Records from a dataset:
_ _ _ _

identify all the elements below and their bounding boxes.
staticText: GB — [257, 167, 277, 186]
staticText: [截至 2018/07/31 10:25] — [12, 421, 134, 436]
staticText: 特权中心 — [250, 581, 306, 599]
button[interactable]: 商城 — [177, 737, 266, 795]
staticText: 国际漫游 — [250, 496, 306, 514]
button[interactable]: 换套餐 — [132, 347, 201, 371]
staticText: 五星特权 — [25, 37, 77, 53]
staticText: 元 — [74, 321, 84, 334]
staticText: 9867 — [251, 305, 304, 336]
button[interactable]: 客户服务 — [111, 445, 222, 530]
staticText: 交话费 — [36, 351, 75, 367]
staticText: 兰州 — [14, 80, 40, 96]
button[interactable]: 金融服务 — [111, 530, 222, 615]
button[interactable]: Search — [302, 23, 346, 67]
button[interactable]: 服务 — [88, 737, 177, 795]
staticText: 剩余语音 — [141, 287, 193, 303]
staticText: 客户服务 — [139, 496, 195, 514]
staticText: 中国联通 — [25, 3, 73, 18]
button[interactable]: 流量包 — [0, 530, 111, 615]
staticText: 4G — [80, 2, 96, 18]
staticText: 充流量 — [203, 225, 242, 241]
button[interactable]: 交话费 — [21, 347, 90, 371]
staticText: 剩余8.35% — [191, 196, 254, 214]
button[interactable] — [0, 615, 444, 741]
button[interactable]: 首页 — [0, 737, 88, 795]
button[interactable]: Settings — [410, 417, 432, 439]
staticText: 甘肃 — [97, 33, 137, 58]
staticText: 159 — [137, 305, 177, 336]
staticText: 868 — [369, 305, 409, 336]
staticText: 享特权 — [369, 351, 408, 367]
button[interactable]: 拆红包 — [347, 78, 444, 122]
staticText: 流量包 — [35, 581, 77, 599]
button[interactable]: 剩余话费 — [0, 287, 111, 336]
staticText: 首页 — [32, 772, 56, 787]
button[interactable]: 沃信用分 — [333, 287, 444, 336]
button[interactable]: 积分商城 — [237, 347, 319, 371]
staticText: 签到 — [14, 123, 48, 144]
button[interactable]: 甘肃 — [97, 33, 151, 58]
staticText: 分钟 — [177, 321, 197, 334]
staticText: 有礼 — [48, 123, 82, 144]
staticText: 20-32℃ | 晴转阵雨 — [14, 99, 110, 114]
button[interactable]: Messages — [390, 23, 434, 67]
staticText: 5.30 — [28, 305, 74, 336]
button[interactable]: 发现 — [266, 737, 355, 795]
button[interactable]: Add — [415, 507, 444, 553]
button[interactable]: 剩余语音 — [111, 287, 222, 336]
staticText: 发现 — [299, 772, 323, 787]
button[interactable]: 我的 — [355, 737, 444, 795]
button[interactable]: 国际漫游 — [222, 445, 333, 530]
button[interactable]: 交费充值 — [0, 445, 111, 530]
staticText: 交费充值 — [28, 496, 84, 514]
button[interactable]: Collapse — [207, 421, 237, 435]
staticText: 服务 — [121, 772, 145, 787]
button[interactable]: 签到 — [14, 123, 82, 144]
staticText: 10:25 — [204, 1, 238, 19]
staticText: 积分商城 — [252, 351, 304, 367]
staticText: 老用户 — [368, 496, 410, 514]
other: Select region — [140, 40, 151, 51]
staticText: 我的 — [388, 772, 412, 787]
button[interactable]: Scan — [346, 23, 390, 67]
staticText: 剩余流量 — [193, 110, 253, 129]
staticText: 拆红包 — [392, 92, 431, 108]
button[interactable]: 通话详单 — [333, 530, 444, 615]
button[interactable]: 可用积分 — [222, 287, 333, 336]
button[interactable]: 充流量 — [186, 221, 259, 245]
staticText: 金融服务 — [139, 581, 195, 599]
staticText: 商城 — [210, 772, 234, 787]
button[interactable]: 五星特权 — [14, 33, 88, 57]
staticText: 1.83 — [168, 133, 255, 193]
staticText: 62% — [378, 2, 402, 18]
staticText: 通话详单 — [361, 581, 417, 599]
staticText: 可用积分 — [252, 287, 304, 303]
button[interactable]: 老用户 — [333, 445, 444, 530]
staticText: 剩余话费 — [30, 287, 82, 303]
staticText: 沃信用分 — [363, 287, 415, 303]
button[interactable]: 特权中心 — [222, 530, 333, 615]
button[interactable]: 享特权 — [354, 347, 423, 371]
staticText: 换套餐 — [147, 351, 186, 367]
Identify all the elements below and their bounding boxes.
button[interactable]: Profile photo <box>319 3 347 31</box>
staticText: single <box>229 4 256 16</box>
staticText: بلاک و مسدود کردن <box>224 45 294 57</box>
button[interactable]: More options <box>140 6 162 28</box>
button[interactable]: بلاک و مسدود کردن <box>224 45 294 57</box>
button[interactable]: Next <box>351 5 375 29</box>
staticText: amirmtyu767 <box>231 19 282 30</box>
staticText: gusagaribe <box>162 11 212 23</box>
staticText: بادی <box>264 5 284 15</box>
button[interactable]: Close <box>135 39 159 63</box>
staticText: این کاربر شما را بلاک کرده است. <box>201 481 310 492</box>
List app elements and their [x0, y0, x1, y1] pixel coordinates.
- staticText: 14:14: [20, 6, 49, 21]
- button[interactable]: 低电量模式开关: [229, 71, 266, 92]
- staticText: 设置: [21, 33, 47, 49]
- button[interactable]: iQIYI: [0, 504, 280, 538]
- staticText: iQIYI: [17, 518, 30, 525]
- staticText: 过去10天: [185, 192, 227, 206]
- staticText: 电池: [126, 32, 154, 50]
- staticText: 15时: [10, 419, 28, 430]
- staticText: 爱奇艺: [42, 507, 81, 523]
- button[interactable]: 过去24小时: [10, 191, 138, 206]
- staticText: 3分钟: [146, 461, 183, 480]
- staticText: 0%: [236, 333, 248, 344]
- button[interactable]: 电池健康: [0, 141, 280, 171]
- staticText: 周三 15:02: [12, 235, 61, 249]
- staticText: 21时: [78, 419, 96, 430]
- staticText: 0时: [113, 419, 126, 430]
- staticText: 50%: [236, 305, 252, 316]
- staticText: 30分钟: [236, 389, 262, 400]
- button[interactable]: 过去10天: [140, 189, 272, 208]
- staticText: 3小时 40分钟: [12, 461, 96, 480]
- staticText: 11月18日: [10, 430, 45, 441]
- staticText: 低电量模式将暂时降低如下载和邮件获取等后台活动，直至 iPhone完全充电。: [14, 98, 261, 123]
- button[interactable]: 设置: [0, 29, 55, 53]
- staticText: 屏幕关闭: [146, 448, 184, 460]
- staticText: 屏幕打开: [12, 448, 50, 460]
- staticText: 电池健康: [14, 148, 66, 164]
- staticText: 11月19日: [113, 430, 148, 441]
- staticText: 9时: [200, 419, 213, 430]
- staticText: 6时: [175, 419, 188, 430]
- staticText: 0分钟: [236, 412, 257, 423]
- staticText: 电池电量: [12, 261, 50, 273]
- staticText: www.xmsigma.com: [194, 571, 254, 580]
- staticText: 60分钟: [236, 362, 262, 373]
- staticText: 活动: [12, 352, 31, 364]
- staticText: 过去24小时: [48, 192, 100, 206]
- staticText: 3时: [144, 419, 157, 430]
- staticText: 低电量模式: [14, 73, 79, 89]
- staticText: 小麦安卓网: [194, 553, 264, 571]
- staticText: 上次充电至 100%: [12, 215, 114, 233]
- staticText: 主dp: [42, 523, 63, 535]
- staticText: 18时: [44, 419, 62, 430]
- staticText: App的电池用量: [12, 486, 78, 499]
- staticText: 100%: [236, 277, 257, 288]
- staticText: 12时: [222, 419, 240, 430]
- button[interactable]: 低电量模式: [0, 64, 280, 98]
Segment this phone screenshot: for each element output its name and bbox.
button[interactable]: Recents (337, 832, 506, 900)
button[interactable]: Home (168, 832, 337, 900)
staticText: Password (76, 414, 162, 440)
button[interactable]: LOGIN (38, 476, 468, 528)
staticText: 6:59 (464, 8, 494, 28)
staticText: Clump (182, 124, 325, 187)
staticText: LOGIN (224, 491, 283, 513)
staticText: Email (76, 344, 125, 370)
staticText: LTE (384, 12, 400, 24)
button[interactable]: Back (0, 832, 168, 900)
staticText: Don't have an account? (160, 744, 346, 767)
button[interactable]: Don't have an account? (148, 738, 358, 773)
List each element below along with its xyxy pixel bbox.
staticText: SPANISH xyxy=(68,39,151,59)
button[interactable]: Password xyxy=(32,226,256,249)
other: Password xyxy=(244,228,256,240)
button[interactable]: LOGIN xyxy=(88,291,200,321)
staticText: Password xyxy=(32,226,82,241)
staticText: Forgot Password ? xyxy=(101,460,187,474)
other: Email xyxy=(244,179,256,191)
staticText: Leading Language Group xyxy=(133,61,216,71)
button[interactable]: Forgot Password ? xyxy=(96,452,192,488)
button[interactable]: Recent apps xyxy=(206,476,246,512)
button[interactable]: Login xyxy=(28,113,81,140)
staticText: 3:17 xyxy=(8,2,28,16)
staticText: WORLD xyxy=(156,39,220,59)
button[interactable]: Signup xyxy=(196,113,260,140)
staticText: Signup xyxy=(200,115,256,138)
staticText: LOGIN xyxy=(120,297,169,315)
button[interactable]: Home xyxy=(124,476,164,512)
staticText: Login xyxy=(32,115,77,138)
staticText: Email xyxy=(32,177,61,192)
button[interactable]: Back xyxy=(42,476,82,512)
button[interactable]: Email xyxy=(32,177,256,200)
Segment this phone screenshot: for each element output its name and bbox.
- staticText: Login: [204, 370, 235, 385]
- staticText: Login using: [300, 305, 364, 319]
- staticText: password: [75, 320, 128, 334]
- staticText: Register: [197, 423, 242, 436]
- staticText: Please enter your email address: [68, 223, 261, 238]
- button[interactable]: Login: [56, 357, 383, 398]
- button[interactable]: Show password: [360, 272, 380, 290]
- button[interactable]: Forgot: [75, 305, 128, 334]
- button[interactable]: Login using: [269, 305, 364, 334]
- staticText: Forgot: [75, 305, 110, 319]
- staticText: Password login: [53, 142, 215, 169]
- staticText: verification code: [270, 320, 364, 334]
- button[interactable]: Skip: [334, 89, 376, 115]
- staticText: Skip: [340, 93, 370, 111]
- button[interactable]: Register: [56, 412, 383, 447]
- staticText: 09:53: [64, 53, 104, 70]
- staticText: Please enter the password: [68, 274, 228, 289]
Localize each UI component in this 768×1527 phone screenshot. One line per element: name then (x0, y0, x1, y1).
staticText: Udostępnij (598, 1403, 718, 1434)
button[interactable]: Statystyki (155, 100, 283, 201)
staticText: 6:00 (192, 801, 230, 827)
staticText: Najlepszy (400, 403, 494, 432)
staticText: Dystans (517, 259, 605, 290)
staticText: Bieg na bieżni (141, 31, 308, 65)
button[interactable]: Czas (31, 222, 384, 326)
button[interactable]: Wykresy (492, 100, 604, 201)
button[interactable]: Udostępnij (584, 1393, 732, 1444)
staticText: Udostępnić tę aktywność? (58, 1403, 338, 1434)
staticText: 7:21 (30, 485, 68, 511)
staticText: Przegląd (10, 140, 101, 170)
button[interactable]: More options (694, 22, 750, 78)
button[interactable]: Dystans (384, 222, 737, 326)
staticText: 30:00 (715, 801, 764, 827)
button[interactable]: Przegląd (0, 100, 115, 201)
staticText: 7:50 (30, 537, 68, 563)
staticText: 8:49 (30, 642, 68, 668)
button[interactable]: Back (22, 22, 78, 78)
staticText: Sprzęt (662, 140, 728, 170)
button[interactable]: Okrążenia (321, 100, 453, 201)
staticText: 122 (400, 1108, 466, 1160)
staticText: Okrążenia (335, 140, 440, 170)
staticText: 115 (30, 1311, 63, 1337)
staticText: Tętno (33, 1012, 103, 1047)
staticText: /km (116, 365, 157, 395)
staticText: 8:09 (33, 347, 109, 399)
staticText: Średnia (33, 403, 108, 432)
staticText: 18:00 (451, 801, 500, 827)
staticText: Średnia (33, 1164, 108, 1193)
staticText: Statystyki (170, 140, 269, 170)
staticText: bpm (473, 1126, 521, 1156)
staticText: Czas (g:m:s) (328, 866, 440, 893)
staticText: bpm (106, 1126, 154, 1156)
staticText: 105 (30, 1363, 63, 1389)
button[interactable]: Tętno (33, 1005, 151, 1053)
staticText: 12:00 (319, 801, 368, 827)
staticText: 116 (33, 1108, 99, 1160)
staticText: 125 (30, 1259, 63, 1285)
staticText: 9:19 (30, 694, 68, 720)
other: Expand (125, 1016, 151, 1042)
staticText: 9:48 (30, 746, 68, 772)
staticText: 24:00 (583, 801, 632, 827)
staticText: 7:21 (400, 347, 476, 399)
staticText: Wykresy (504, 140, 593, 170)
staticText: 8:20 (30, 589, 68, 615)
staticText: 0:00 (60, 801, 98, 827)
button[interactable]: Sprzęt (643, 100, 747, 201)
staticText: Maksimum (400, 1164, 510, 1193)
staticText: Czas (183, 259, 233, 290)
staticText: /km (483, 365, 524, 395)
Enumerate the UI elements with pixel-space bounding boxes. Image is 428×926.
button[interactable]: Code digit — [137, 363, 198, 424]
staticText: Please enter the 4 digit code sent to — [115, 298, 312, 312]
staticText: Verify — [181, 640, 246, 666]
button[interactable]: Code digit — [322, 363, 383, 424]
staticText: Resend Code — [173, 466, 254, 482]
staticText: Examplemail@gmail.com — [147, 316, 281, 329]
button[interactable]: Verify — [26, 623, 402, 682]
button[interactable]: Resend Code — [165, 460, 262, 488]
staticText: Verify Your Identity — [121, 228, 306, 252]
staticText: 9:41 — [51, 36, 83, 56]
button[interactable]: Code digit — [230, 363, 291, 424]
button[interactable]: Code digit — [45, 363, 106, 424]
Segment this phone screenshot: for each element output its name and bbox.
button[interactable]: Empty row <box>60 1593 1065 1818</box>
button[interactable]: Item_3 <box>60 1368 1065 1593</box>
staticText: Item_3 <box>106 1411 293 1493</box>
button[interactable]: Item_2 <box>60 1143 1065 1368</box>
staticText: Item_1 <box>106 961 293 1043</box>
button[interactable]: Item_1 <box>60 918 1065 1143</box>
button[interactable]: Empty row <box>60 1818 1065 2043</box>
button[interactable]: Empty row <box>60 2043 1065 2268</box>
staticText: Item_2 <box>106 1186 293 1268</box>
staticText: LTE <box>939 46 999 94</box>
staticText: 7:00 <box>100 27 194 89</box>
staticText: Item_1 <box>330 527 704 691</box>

_ _ _ _

**TASK OBJECTIVE**
Each line in the records above that contains the word "other" must be copied.

**RESPONSE**
other: Select region — [140, 40, 151, 51]
other: Password xyxy=(244,228,256,240)
other: Email xyxy=(244,179,256,191)
other: Expand (125, 1016, 151, 1042)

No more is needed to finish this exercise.